INSTRUCTIONS FOR THE TASK -> The data should be written out in full, exactly as it stands, and the pictures dropped.

(Records excerpted from a collection)
------------------------------------------------
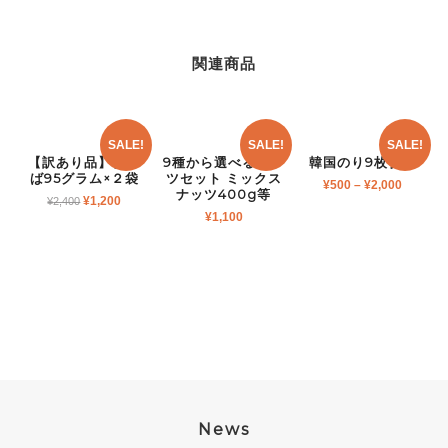
関連商品
SALE!
SALE!
SALE!
【訳あり品】梅し
9種から選べるナッ
韓国のり9枚切り
ば95グラム×２袋
ツセット ミックス
¥
500
–
¥
2,000
ナッツ400g等
¥
1,200
¥
2,400
¥
1,100
News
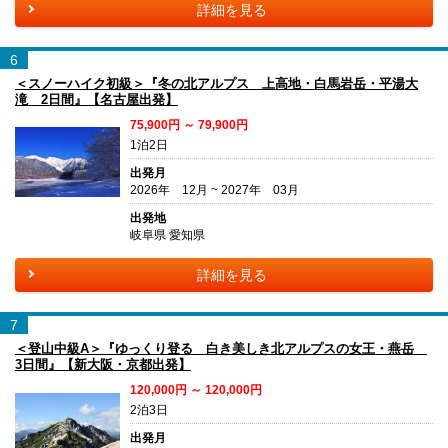
詳細を見る
6
＜スノーハイク初級＞『冬の北アルプス 上高地・白馬岩岳・平湯大
滝 2日間』【名古屋出発】
75,900円 ～ 79,900円
1泊2日
出発月
2026年 12月 ~ 2027年 03月
出発地
岐阜県 愛知県
詳細を見る
7
＜登山中級A＞『ゆっくり登る 白き美しき北アルプスの女王・燕岳
3日間』【新大阪・京都出発】
120,000円 ～ 120,000円
2泊3日
出発月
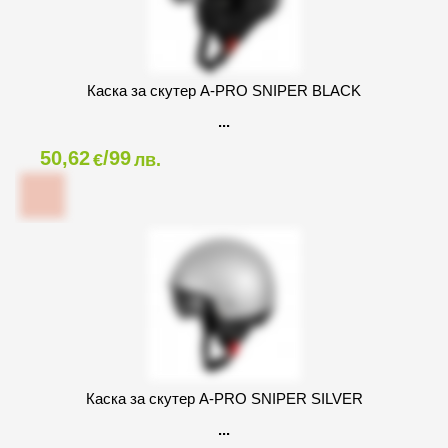
Каска за скутер A-PRO SNIPER BLACK
50,62
/99
€
лв.
Каска за скутер A-PRO SNIPER SILVER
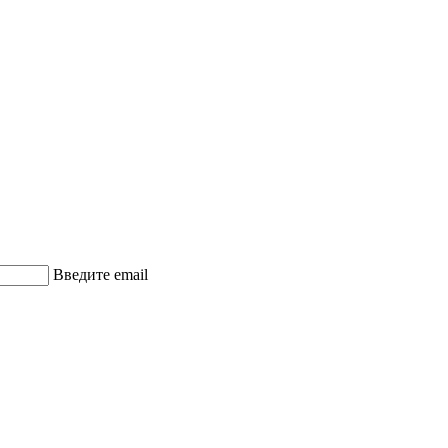
Введите email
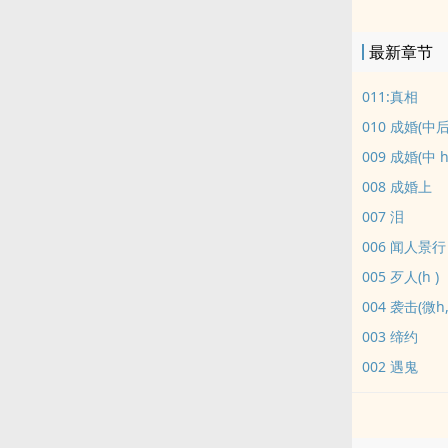
最新章节
011:真相
010 成婚(中后
009 成婚(中 h
008 成婚上
007 泪
006 闻人景行
005 歹人(h )
004 袭击(微h,
003 缔约
002 遇鬼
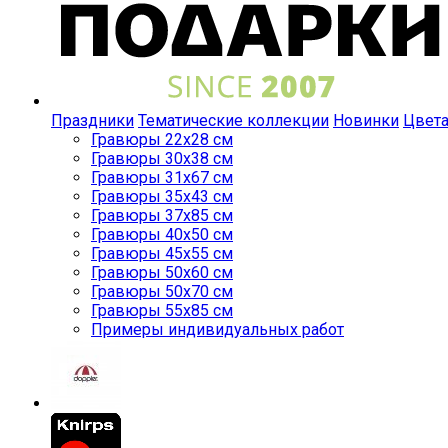
Праздники
Тематические коллекции
Новинки
Цвет
Гравюры 22x28 см
Гравюры 30x38 см
Гравюры 31x67 см
Гравюры 35x43 см
Гравюры 37x85 см
Гравюры 40x50 см
Гравюры 45x55 см
Гравюры 50x60 см
Гравюры 50x70 см
Гравюры 55x85 см
Примеры индивидуальных работ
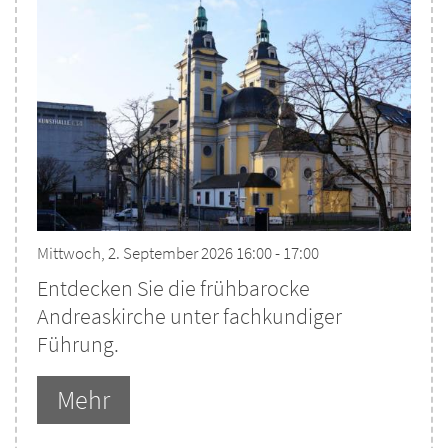
Mittwoch, 2. September 2026 16:00 - 17:00
Entdecken Sie die frühbarocke
Andreaskirche unter fachkundiger
Führung.
Mehr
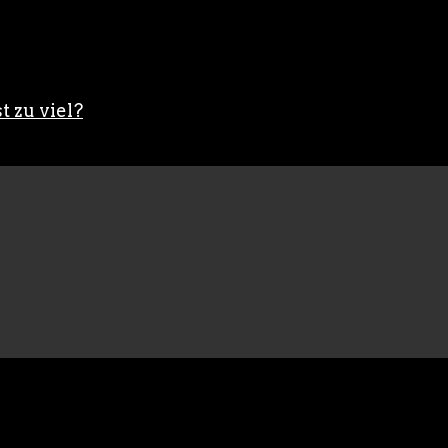
t zu viel?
------------------------------------------------
YOUR SOLUTION ->
関連商品
SALE!
SALE!
SALE!
【訳あり品】梅し
9種から選べるナッ
韓国のり9枚切り
ば95グラム×２袋
ツセット ミックス
¥
500
–
¥
2,000
ナッツ400g等
¥
1,200
¥
2,400
¥
1,100
News
詳細を見る
6
＜スノーハイク初級＞『冬の北アルプス 上高地・白馬岩岳・平湯大
滝 2日間』【名古屋出発】
75,900円 ～ 79,900円
1泊2日
出発月
2026年 12月 ~ 2027年 03月
出発地
岐阜県 愛知県
詳細を見る
7
＜登山中級A＞『ゆっくり登る 白き美しき北アルプスの女王・燕岳
3日間』【新大阪・京都出発】
120,000円 ～ 120,000円
2泊3日
出発月
Каска за скутер A-PRO SNIPER BLACK
50,62
/99
€
лв.
Каска за скутер A-PRO SNIPER SILVER
Введите email
最新章节
011:真相
010 成婚(中后
009 成婚(中 h
008 成婚上
007 泪
006 闻人景行
005 歹人(h )
004 袭击(微h,
003 缔约
002 遇鬼
Праздники
Тематические коллекции
Новинки
Цвет
Гравюры 22x28 см
Гравюры 30x38 см
Гравюры 31x67 см
Гравюры 35x43 см
Гравюры 37x85 см
Гравюры 40x50 см
Гравюры 45x55 см
Гравюры 50x60 см
Гравюры 50x70 см
Гравюры 55x85 см
Примеры индивидуальных работ
Mittwoch, 2. September 2026 16:00 - 17:00
Entdecken Sie die frühbarocke
Andreaskirche unter fachkundiger
Führung.
Mehr
t zu viel?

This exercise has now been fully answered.